§ **PROBLEM DESCRIPTION**
Filter the data for "sierpnia" and copy matching lines.
*****
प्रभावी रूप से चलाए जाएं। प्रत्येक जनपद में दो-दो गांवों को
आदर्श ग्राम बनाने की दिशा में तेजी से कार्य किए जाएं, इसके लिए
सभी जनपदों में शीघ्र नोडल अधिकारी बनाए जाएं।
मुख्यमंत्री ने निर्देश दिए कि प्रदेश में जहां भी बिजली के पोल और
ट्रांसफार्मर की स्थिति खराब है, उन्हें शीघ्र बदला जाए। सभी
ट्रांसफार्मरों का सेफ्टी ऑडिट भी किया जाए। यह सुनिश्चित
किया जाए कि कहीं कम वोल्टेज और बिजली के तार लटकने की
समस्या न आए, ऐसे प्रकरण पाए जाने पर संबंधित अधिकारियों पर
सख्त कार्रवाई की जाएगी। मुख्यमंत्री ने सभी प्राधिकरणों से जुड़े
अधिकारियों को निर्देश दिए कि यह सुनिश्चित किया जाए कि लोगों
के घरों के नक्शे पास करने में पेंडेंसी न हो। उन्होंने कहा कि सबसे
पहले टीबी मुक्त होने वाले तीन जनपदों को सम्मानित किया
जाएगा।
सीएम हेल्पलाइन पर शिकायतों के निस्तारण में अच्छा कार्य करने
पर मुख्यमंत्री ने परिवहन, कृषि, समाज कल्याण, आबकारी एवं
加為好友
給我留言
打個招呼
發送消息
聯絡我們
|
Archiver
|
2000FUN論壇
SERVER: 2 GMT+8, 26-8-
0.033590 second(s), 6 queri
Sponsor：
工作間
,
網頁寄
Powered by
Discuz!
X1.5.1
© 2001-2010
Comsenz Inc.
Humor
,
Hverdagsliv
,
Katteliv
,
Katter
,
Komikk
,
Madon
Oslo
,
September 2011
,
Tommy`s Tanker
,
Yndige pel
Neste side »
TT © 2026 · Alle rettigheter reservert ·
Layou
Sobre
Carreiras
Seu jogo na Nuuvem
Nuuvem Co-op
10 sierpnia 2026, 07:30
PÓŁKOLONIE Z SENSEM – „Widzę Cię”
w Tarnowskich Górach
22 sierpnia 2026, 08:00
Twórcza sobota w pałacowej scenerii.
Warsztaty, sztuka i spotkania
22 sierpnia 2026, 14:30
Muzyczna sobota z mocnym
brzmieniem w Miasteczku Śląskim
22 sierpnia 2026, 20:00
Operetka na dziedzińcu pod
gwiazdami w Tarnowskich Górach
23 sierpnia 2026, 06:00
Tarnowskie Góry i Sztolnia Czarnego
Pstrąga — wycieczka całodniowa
*****
§ **ANSWER TO THIS EXERCISE**
10 sierpnia 2026, 07:30
22 sierpnia 2026, 08:00
22 sierpnia 2026, 14:30
22 sierpnia 2026, 20:00
23 sierpnia 2026, 06:00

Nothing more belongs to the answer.